What you have to do
Whenever a line in the entries below contains the string "María", copy that line.

Data records
[Start of Attachment]
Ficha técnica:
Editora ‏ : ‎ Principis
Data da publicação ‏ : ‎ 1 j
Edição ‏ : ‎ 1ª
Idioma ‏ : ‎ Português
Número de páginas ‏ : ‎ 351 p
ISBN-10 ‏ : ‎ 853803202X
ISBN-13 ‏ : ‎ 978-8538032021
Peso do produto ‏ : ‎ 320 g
[End of Attachment]
[Start of Attachment]
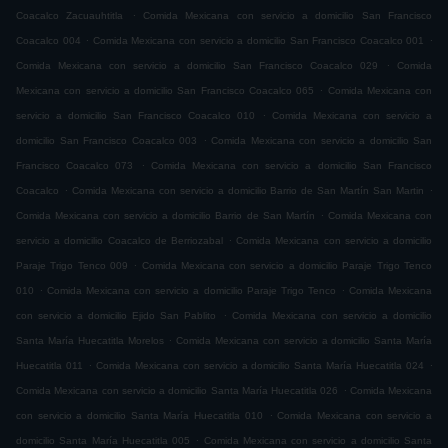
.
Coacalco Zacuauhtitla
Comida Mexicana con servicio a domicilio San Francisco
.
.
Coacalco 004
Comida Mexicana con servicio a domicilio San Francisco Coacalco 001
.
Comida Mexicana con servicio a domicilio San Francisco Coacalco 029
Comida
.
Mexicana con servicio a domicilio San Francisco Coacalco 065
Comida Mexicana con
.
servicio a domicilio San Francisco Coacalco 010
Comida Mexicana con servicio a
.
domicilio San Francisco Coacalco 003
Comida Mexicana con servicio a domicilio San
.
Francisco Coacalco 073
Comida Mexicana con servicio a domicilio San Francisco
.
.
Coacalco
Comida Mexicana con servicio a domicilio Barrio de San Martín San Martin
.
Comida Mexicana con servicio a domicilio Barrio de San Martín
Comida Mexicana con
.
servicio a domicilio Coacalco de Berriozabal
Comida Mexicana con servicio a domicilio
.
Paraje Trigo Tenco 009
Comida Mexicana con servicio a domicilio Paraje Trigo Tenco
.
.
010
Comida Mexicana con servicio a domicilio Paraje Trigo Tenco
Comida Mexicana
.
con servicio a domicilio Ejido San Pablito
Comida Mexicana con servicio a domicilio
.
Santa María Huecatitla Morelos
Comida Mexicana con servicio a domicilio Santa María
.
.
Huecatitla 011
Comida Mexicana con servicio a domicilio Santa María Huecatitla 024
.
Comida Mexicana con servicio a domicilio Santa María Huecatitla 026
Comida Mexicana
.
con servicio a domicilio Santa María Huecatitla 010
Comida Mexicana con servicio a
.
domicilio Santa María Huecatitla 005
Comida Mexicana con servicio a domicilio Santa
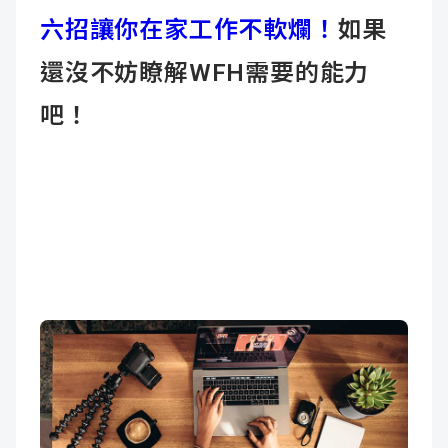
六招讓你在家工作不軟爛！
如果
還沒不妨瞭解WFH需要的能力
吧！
[End of Attachment]
[Start of Attachment]
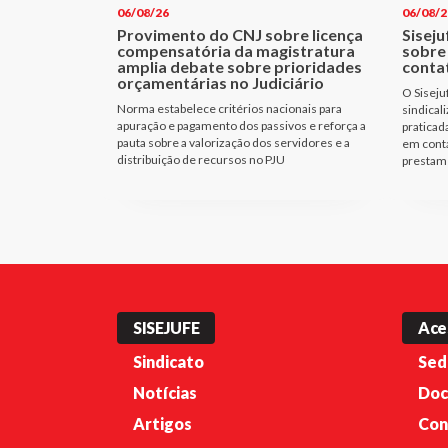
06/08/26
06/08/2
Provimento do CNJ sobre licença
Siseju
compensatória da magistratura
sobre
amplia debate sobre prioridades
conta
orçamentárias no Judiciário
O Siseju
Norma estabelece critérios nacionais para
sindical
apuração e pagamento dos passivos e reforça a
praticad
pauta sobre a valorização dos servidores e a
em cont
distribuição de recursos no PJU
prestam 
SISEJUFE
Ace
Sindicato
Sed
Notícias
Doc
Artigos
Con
[End of Attachment]
Exercise result
Santa María Huecatitla Morelos
Comida Mexicana con servicio a domicilio Santa María
Comida Mexicana con servicio a domicilio Santa María Huecatitla 024
Comida Mexicana con servicio a domicilio Santa María Huecatitla 026
con servicio a domicilio Santa María Huecatitla 010
domicilio Santa María Huecatitla 005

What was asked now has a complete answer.